Post n°15 pubblicato il 06 Ottobre 2005 da sisifogi

 

RAGGI DI SOLE

 

Il cielo splende dolcemente sopra le casette del vecchio quartiere. Un leggero vento soffia muto tra la fila di alberi di pino che circondono la Comunità. Tutto intorno c’è uno strano silenzio. Tendo l’orecchio per ascoltare voci lontane, la mia stessa voce quando additavo la vita inutile e senza speranza.

Come ho potuto rinnegare questa vita e questo mondo?

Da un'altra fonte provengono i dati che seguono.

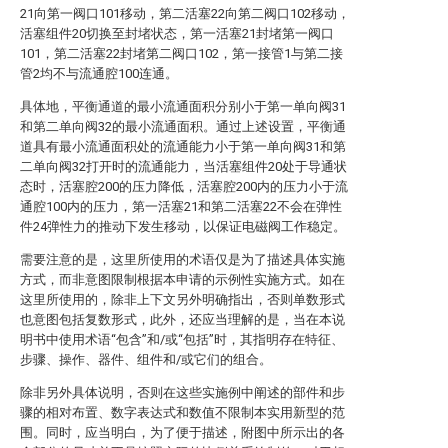
21向第一阀口101移动，第二活塞22向第二阀口102移动，
活塞组件20切换至封堵状态，第一活塞21封堵第一阀口
101，第二活塞22封堵第二阀口102，第一接管1与第二接
管2均不与流通腔100连通。
具体地，平衡通道的最小流通面积分别小于第一单向阀31
和第二单向阀32的最小流通面积。通过上述设置，平衡通
道具有最小流通面积处的流通能力小于第一单向阀31和第
二单向阀32打开时的流通能力，当活塞组件20处于导通状
态时，活塞腔200的压力降低，活塞腔200内的压力小于流
通腔100内的压力，第一活塞21和第二活塞22不会在弹性
件24弹性力的推动下发生移动，以保证电磁阀工作稳定。
需要注意的是，这里所使用的术语仅是为了描述具体实施
方式，而非意图限制根据本申请的示例性实施方式。如在
这里所使用的，除非上下文另外明确指出，否则单数形式
也意图包括复数形式，此外，还应当理解的是，当在本说
明书中使用术语“包含”和/或“包括”时，其指明存在特征、
步骤、操作、器件、组件和/或它们的组合。
除非另外具体说明，否则在这些实施例中阐述的部件和步
骤的相对布置、数字表达式和数值不限制本实用新型的范
围。同时，应当明白，为了便于描述，附图中所示出的各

Le pozzanghere di sangue sul selciato

Il pianto di una donna sulla tomba del proprio figlio.

La morte di un bambino

L’ignoranza e l’arroganza umana, la guerra

Erano un buon motivo per il “non-senso”

Ma questo sole non l’ho mai tradito

La sua luce, la sua energia, la sua forza, sono state le mie uniche speranze.

Quando i raggi di sole penetravano all’interno della mia cella, altre ore di vita rubate alla morte.

Da miliardi di anni egli non manca ad un appuntamento, sempre presente.

Anche quando il cielo era ammantato di nuvole io sapevo che lui c’era.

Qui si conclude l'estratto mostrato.